Lima belas menit kemudian.

Alfiyansyah tertegun, "Paman, jangan bercanda." Mereka sampai di depan sebuah bangunan yang sisi depannya mirip dengan Coffee Beer.

Sang lelaki berambut ikal terkekeh di samping telinga pemuda yang dirangkulnya. Bersamanya, bau alkohol menyeruak dari mulutnya.

"Jangan lihat buku hanya dari sampulnya. Ayo, masuk!"

Sejatinya semua bangunan yang diperuntukkan untuk bisnis yang ada di Distrik 4 tidaklah punya papan nama. Namun, dari apa yang berputar di penglihatan pun sudah mewakili apa yang ada di dalam bangunan itu nantinya. Di beranda tempat itu ada beberapa pasang lelaki dan perempuan yang tengah bercumbu. Beberapa di antaranya bermesraan seraya meneguk sebotol kecil minuman keras, dan ada pula 3 orang perempuan yang bergumul dengan seorang lelaki.
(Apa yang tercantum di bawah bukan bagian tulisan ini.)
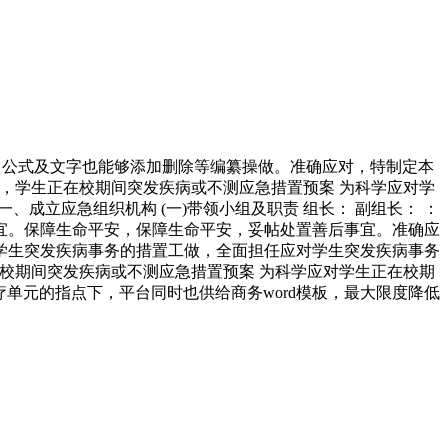
，公式及文字也能够添加删除等编纂操做。准确应对，特制定本
做，学生正在校期间突发疾病或不测应急措置预案 为科学应对学
、成立应急组织机构 (一)带领小组及职责 组长： 副组长： ：
宜。保障生命平安，保障生命平安，妥帖处置善后事宜。准确应
学生突发疾病事务的措置工做，全面担任应对学生突发疾病事务
在校期间突发疾病或不测应急措置预案 为科学应对学生正在校期
疗单元的指点下，平台同时也供给商务word模板，最大限度降低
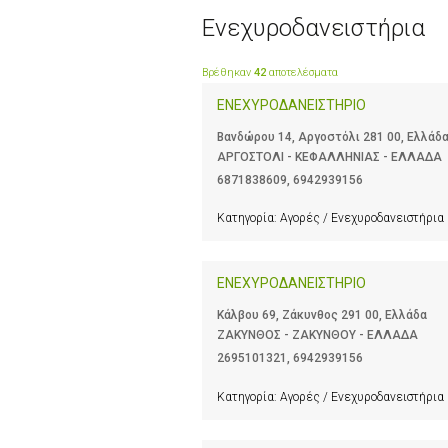
Ενεχυροδανειστήρια
Βρέθηκαν
42
αποτελέσματα
ΕΝΕΧΥΡΟΔΑΝΕΙΣΤΗΡΙΟ
Βανδώρου 14, Αργοστόλι 281 00, Ελλάδ
ΑΡΓΟΣΤΟΛΙ - ΚΕΦΑΛΛΗΝΙΑΣ - ΕΛΛΑΔΑ
6871838609
,
6942939156
Κατηγορία:
Αγορές / Ενεχυροδανειστήρια
ΕΝΕΧΥΡΟΔΑΝΕΙΣΤΗΡΙΟ
Κάλβου 69, Ζάκυνθος 291 00, Ελλάδα
ΖΑΚΥΝΘΟΣ - ΖΑΚΥΝΘΟΥ - ΕΛΛΑΔΑ
2695101321
,
6942939156
Κατηγορία:
Αγορές / Ενεχυροδανειστήρια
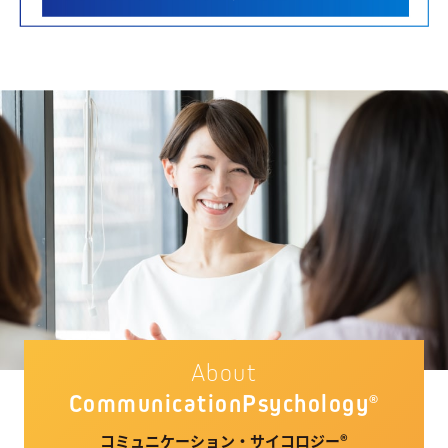
About
Communication
Psychology
®
コミュニケーション・サイコロジー®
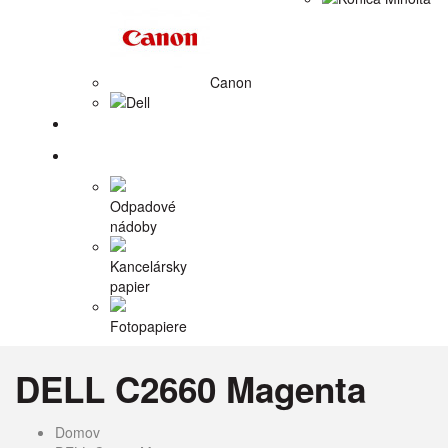
Canon
Dell
Tlačiarne
Príslušenstvo
Odpadové
nádoby
Kancelársky
papier
Fotopapiere
DELL C2660 Magenta
Domov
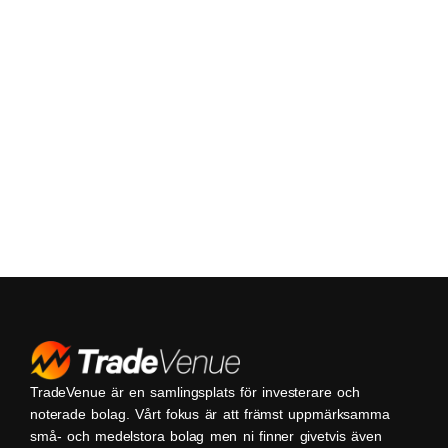
TradeVenue är en samlingsplats för investerare och
noterade bolag. Vårt fokus är att främst uppmärksamma
små- och medelstora bolag men ni finner givetvis även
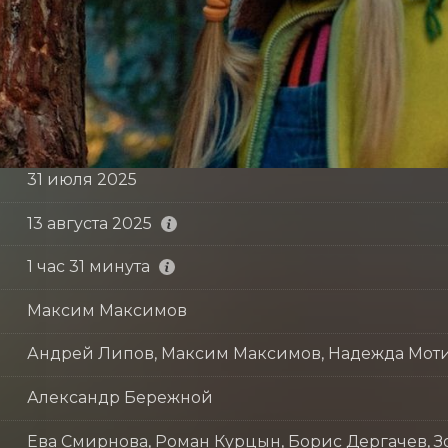
31 июля 2025
13 августа 2025
1 час 31 минута
Максим Максимов
Андрей Липов, Максим Максимов, Надежда Мот
Александр Бережной
Ева Смирнова, Роман Курцын, Борис Дергачев, З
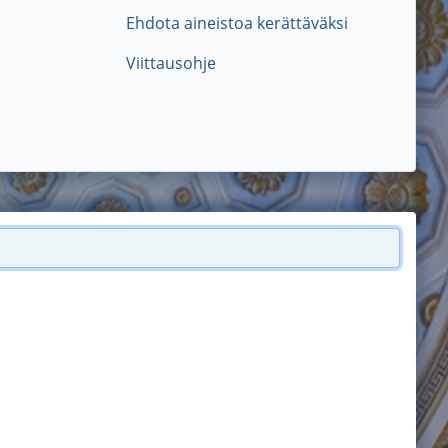
Ehdota aineistoa kerättäväksi
Viittausohje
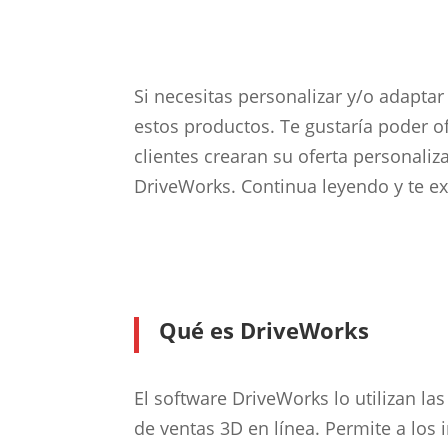
Si necesitas personalizar y/o adapta
estos productos. Te gustaría poder of
clientes crearan su oferta personali
DriveWorks. Continua leyendo y te e
Qué es DriveWorks
El software DriveWorks lo utilizan l
de ventas 3D en línea. Permite a los i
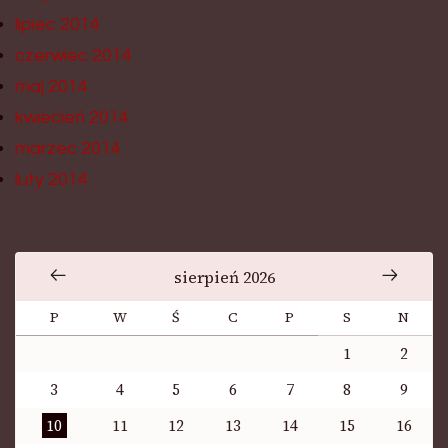
lipiec 2014
czerwiec 2014
maj 2014
kwiecień 2014
marzec 2014
luty 2014
sierpień 2026
P
W
Ś
C
P
S
N
1
2
3
4
5
6
7
8
9
10
11
12
13
14
15
16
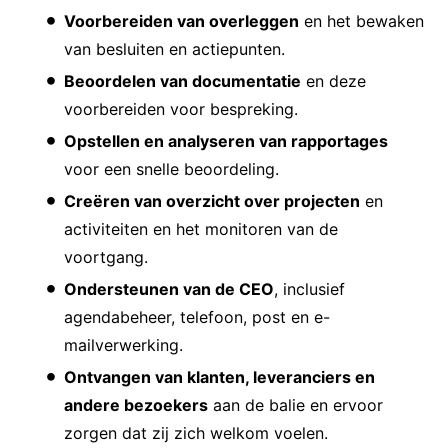
Voorbereiden van overleggen
en het bewaken
van besluiten en actiepunten.
Beoordelen van documentatie
en deze
voorbereiden voor bespreking.
Opstellen en analyseren van rapportages
voor een snelle beoordeling.
Creëren van overzicht over projecten
en
activiteiten en het monitoren van de
voortgang.
Ondersteunen van de CEO
, inclusief
agendabeheer, telefoon, post en e-
mailverwerking.
Ontvangen van klanten, leveranciers en
andere bezoekers
aan de balie en ervoor
zorgen dat zij zich welkom voelen.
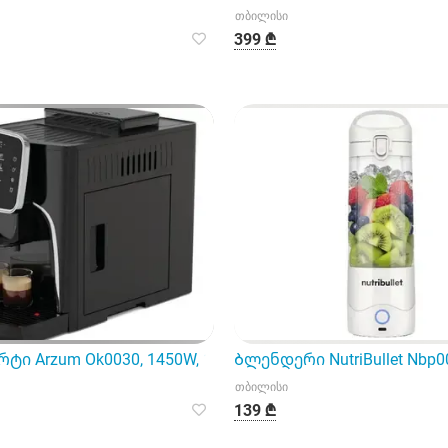
თბილისი
399 ₾
ტი Arzum Ok0030, 1450W, 1.8L, Coffee Machine, Blac
Ბლენდერი NutriBullet Nbp0
თბილისი
139 ₾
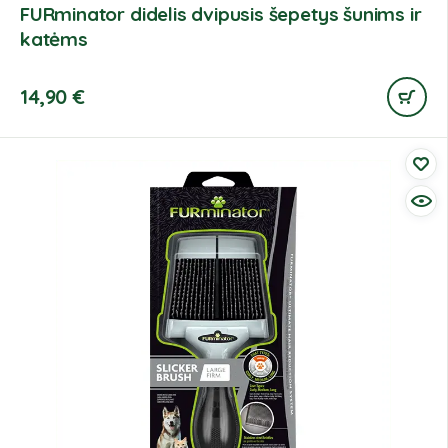
FURminator didelis dvipusis šepetys šunims ir
katėms
14,90
€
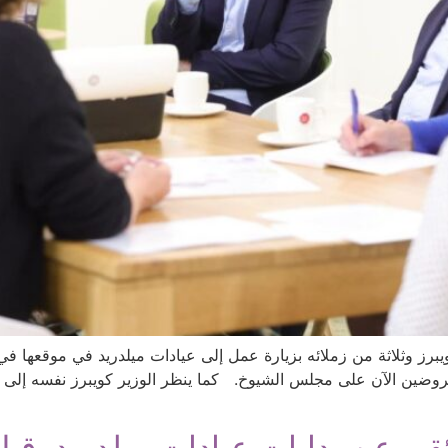
 أبريل/نيسان 2022، قام الوزير كويبرز وثلاثة من زملائه بزيارة عمل إلى عيادات ميلدريد 
روضين الآن على مجلس الشيوخ. كما ينظر الوزير كويبرز نفسه إلى الو
عن بدايات عيادات ميلدريد، قبل 50 عاما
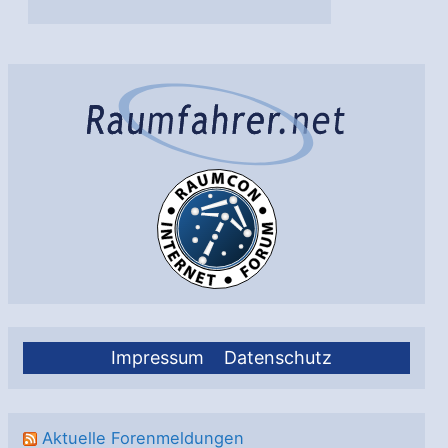
Impressum
Datenschutz
Aktuelle Forenmeldungen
Waktu terus menipis. Mau memutar langkah dan mencari di tempat lain pun ia tidak tahu ada atau tidak nantinya. Akhirnya Alfiyansyah pasrah, dibiarkan langkahnya mengikuti si lelaki berambut ikal yang terus merangkul pundaknya.
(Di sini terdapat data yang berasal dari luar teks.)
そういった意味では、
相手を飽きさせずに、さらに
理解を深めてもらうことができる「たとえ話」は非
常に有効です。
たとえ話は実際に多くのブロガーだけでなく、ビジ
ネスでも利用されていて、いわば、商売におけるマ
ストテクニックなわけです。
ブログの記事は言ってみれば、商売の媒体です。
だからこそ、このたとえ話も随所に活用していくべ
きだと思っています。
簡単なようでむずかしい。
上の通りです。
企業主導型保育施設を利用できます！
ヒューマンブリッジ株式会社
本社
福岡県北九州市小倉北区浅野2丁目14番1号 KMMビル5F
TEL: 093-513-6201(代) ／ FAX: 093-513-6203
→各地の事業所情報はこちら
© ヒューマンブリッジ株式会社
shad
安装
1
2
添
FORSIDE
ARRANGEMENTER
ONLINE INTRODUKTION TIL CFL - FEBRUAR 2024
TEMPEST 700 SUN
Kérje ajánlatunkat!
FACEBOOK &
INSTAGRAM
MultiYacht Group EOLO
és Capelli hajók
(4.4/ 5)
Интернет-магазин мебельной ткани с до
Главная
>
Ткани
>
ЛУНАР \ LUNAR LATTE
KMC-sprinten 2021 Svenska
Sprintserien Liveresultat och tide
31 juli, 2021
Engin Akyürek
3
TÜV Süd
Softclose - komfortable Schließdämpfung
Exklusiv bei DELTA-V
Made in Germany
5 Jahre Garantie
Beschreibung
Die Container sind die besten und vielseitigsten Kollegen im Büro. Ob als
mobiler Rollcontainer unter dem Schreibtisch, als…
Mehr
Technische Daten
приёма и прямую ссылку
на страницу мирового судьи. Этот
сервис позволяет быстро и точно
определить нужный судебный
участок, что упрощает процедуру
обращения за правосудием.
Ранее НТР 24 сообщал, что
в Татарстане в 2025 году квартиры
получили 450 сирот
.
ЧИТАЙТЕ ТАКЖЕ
Di luar sana tertegun, dan masuk ke dalam membuatnya terkejut. Amat terkejut hingga matanya membelalak, dan percikan amarah serta merta memanaskan hatinya.

"Apa-apaan ini?! Tidak mungkin ada musala di tempat kotor seperti ini!!" Alfiyansyah begitu berani, padahal lima langkah di depannya tengah banyak orang yang sedang berpesta. Apa yang orang-orang itu lakukan lebih parah dari apa yang tampil di beranda tadi.

"Tenanglah, Nak. Bukankah kau ingin mencari ketenangan dengan menemui sesuatu yang kau sebut dengan 'Tuhan' itu? Di tempat ini pun kau bisa menemukan ketenangan, dan bahkan lebih dari itu." Si lelaki berambut ikal tersenyum lebar. Terlihat di sana barisan gigi yang sudah menguning.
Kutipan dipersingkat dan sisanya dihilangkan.